Sultan Said Khan (Uyghur: سۇلتان سەىد جان, ) ruled the Yarkent Khanate from September 1514 to July 1533. He was born in the late 15th century in Moghulistan, and he was a direct descendant of the first Moghul Khan, Tughlugh Timur, who had founded the state of Moghulistan in 1348 and ruled until 1363. The Moghuls were turkicized Mongols who had converted to Islam.

Some English sources refer to this ruler as Abusaid.

Background 

When the Chagatai ulus, which embraced both East and West Turkestan, collapsed, the result was the creation of two different states: Maverannahr in West Turkestan, with its capital at Samarkand, where Timur the Great came to power in 1370, and Moghulistan, with its capital at Almalik, near the present-day town of Gulja, in the Ili valley. Moghulistan embraced settled lands in Eastern Turkestan as well as nomad lands north of Tangri Tagh.  The settled lands were known at the time as Manglai Sobe or Mangalai Suyah, which translates as Shiny Land, or Advanced Land Which Faced the Sun.  These lands included west and central Tarim oasis-cities, such as Khotan, Yarkand, Yangihisar, Kashgar, Aksu, and Uch Turpan; and hardly involved eastern Tangri Tagh oasis-cities, such as Kucha, Karashahr, Turpan and Kumul, where a local Uyghur administration and Buddhist population still existed.  The nomadic areas comprised the present Kyrgyzstan and part of Kazakhstan, including Jettisu, the area of seven rivers.

The ruler of Aksu, the dughlat emir Puladchi, brought a young, 18-year-old, Tughluk Timur from the Ili valley in 1347, and in a kurultai declared him a grandson of Duwa Khan, the great-grandson of Chagatai Khan and ruler of the Chagatai Khanate between 1282 and 1307.  Puladchi forced all moghuls to recognize Tughluk as Khan. Khans from Chagatai, the second son of Genghis Khan, to Tughluk Timur are known as "Chagatai khans", and from Tughluk Timur to his descendants as "Moghul khans".

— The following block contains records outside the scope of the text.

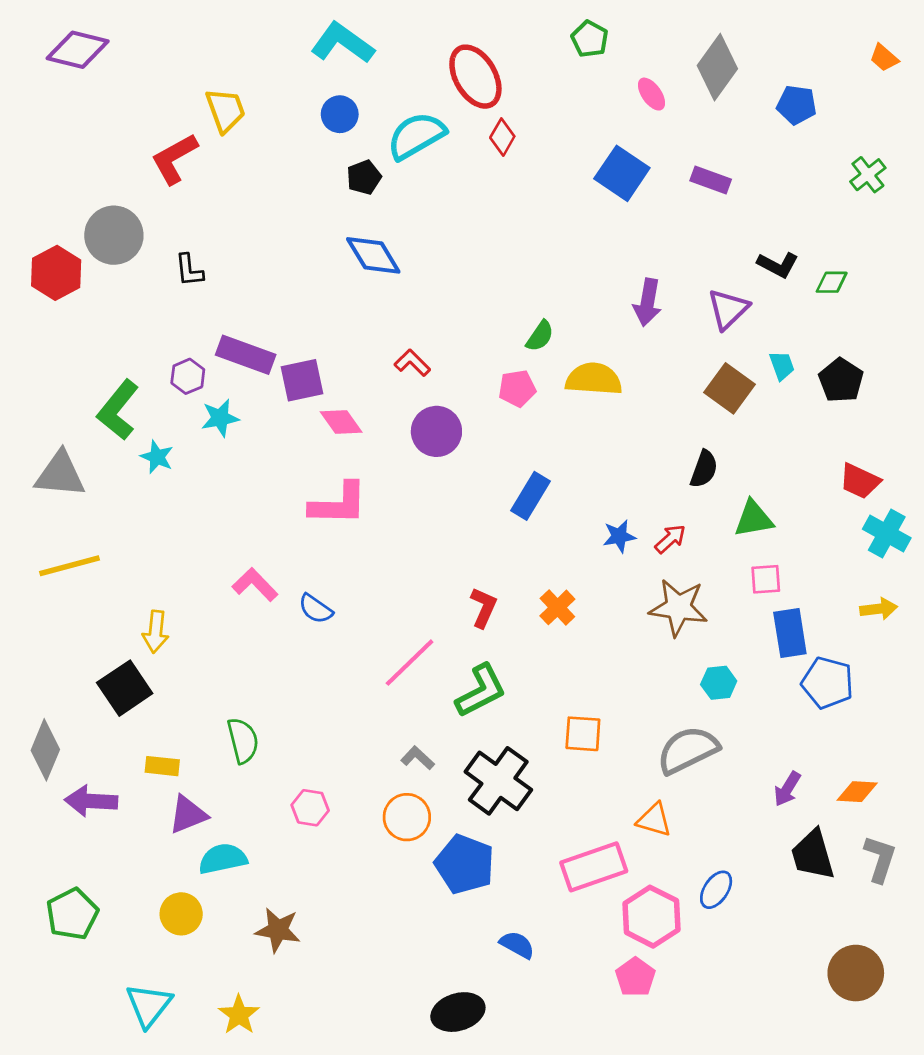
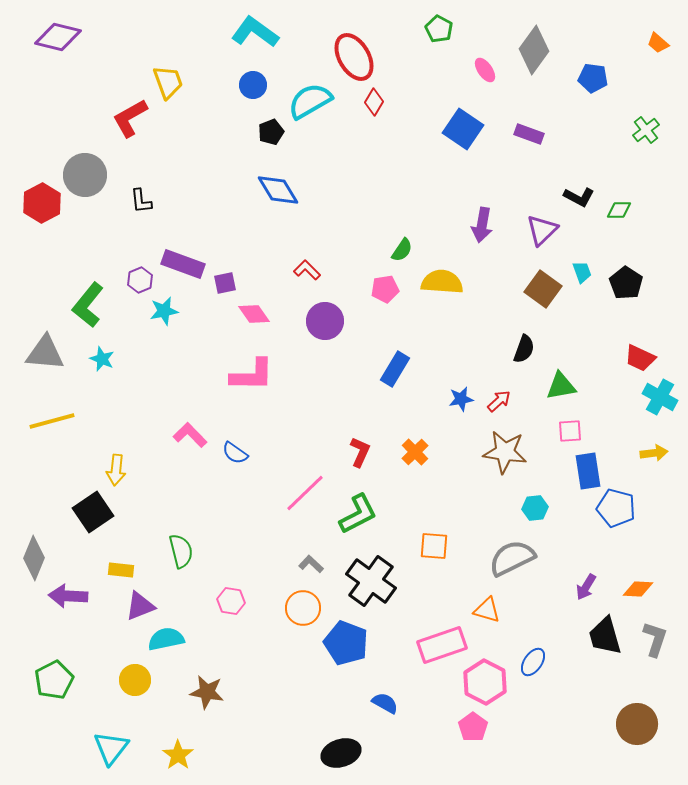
purple square: (302, 380) -> (225, 283), size x0.7
cyan star: (157, 457) -> (102, 359), moved

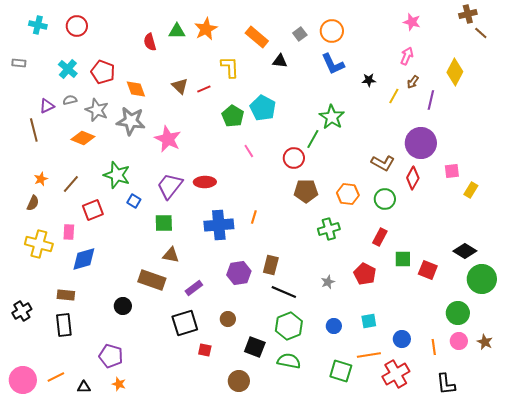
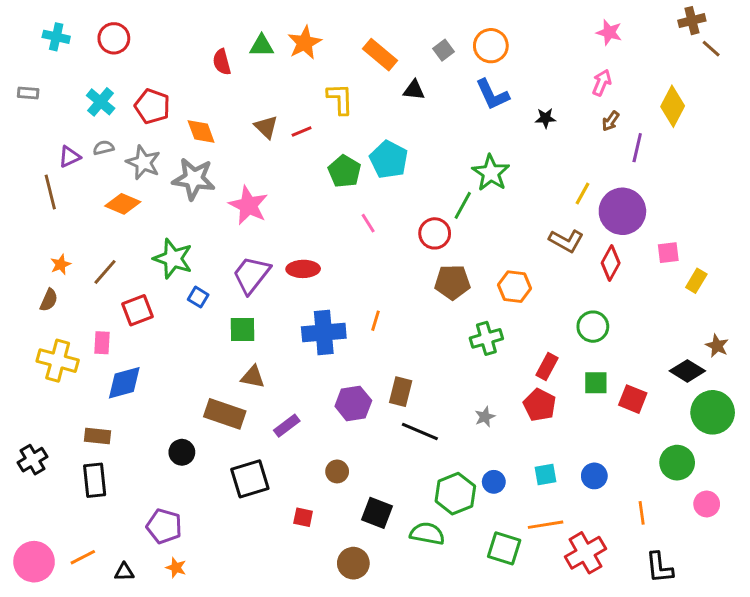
yellow line: (394, 96) -> (582, 194), moved
green circle: (385, 199) -> (593, 327), moved
red rectangle: (380, 237) -> (547, 367), moved
black square: (185, 323) -> (250, 479), moved
green hexagon: (289, 326) -> (455, 494), moved
blue circle: (402, 339) -> (594, 476), moved
pink circle: (459, 341) -> (707, 504), moved
brown star: (485, 342) -> (717, 346), moved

Moghulistan existed around 100 years, and then split into three parts: Yarkand state (mamlakati Yarkand), with its capital at Yarkand, which embraced all the settled lands of Western Kashgaria, still nomad Moghulistan which embraced the nomad lands north of Tengri Tagh, and Uyghurstan which embraced the settled lands of Eastern Kashgaria, Turpan and Kumul Basins. The founder of Yarkand state was Mirza Abu Bakr, who was from the dughlat tribe.  In 1465, he raised a rebellion, captured Yarkand, Kashgar, and Khotan, and declared himself an independent ruler, successfully repelling attacks by the Moghulistan rulers Yunus Khan and his son Akhmad Khan, or Ahmad Alaq, named Alach, "Slaughterer", for his war against the kalmyks. In 1462 moghul khan Dost Muhammad took residency in Aksu, denying nomad style of life, and as result Eastern Kashgaria cities, such as Aksu, Uchturpan, Bai, Kucha, Karashar, and also Turpan and Kumul,  separated into Eastern Khanate or Uyghurstan.

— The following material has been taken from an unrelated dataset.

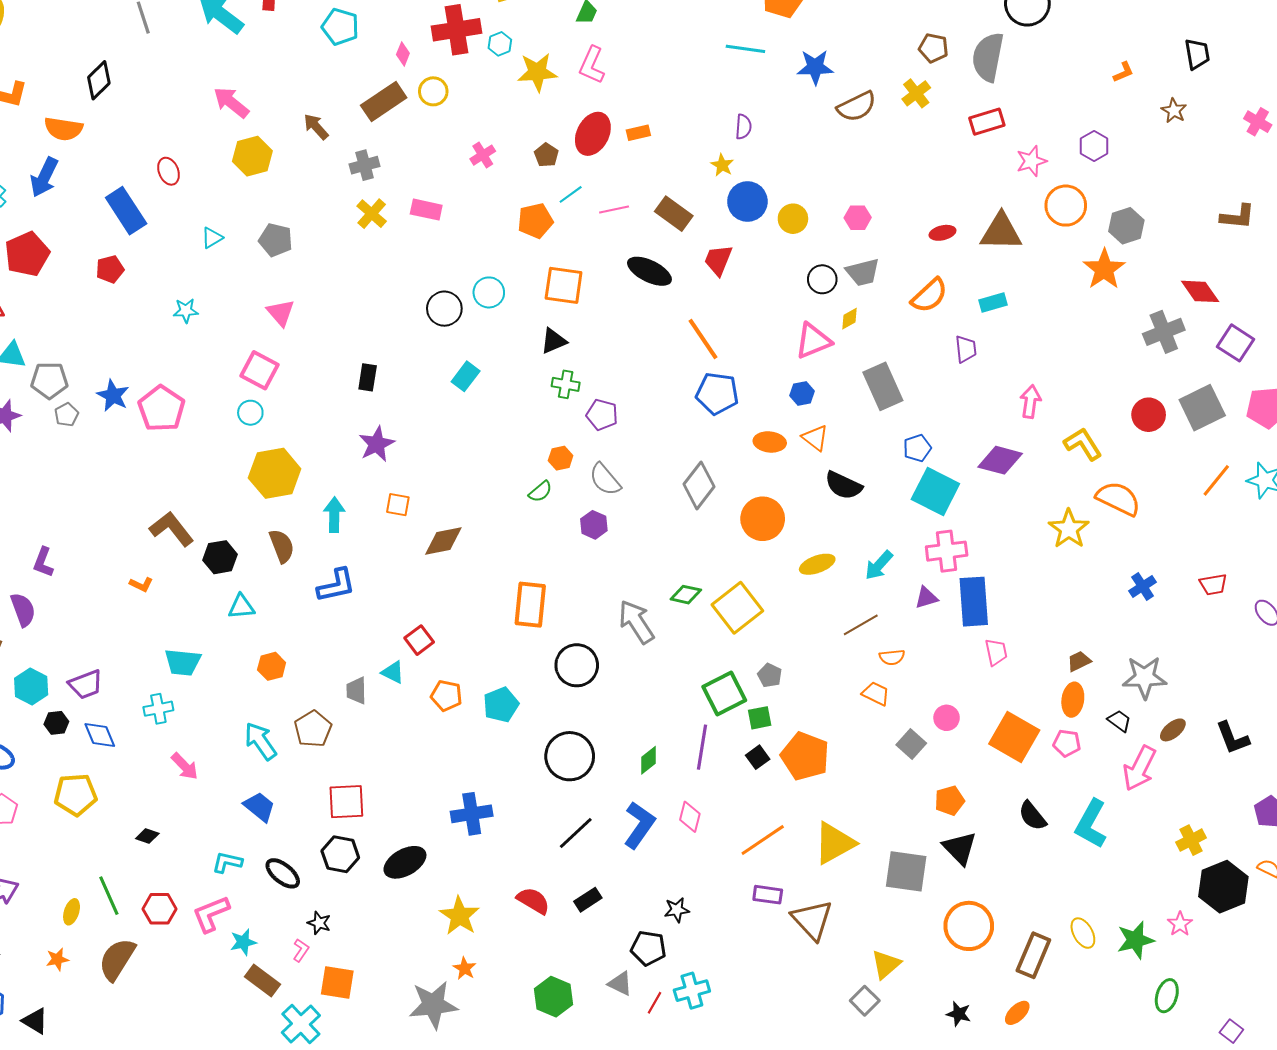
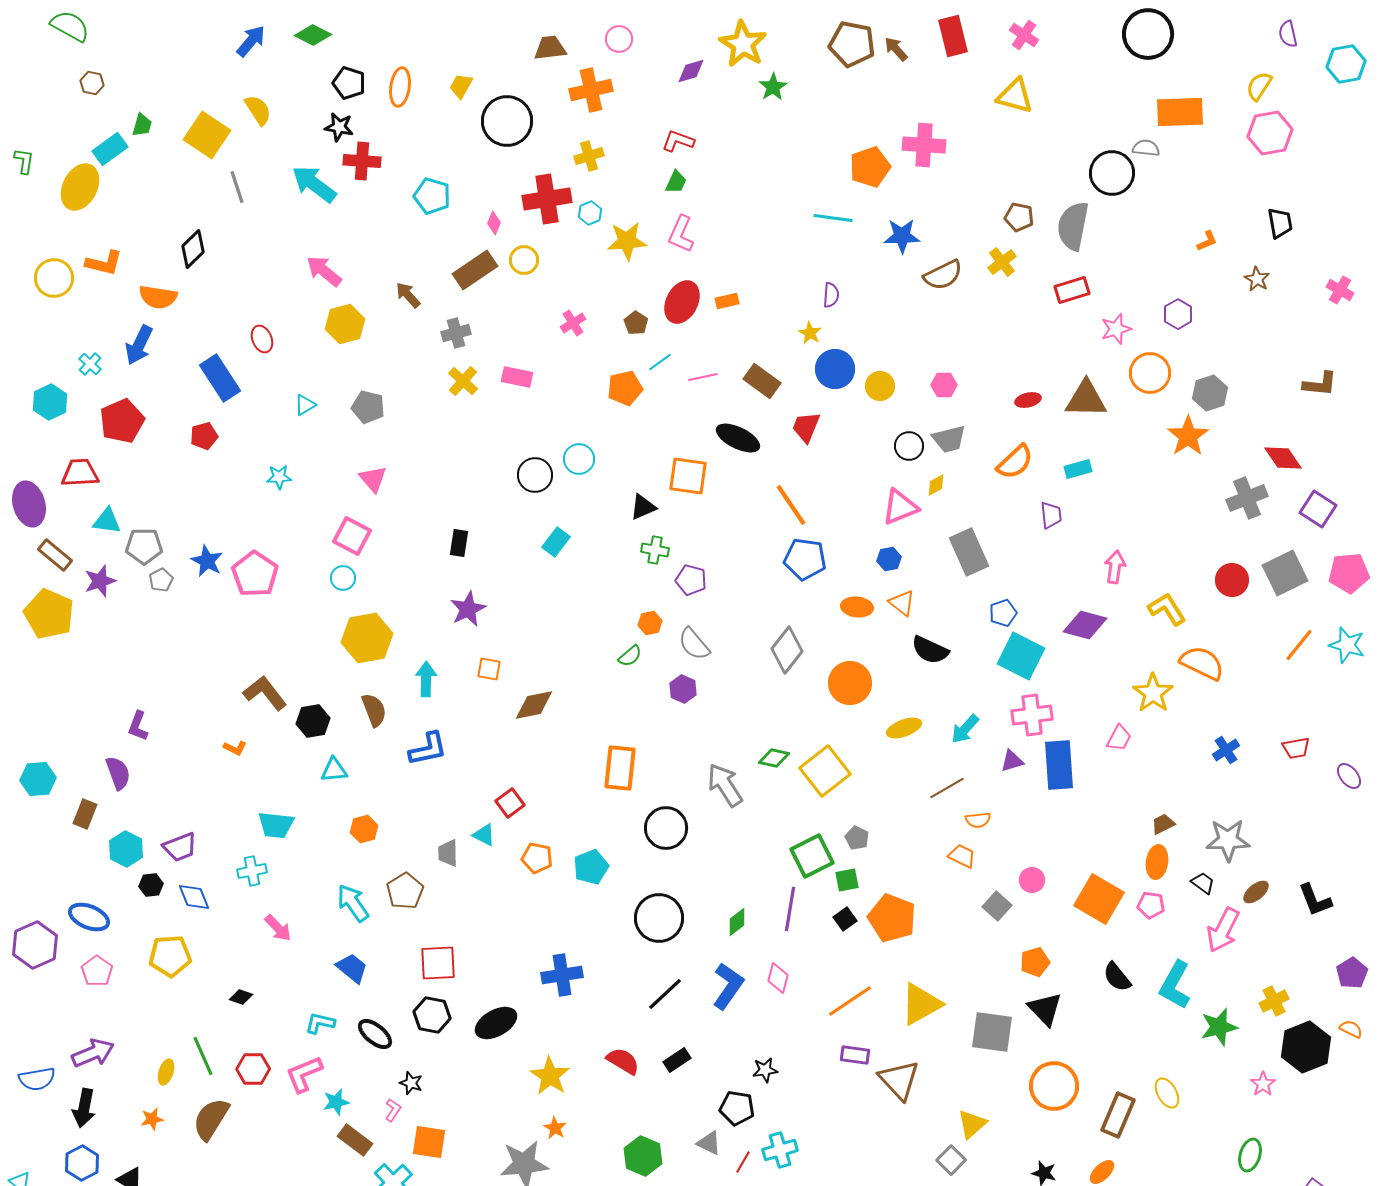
orange square: (564, 285) -> (688, 476), moved
pink trapezoid: (996, 652) -> (1119, 738), moved, turned 40
green star: (1135, 940) -> (1219, 1027), moved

Dughlat emirs had ruled the country that lay south of Tangri-Tagh in the Tarim Basin from the middle of the thirteenth century, on behalf of Chagatai Khan and his descendants, as their satellites.  The first dughlat ruler, who received lands directly from the hands of Chagatai, was amir Babdagan or Tarkhan.  The capital of the emirate was Kashgar, and the country was known as Mamlakati Kashgar. Although the emirate, representing the settled lands of Eastern Turkestan, was formally under the rule of the moghul khans, the dughlat emirs often tried to put an end to that dependence, and raised frequent rebellions, one of which resulted in the separation of Kashgar from Moghulistan for almost 15 years (1416–1435).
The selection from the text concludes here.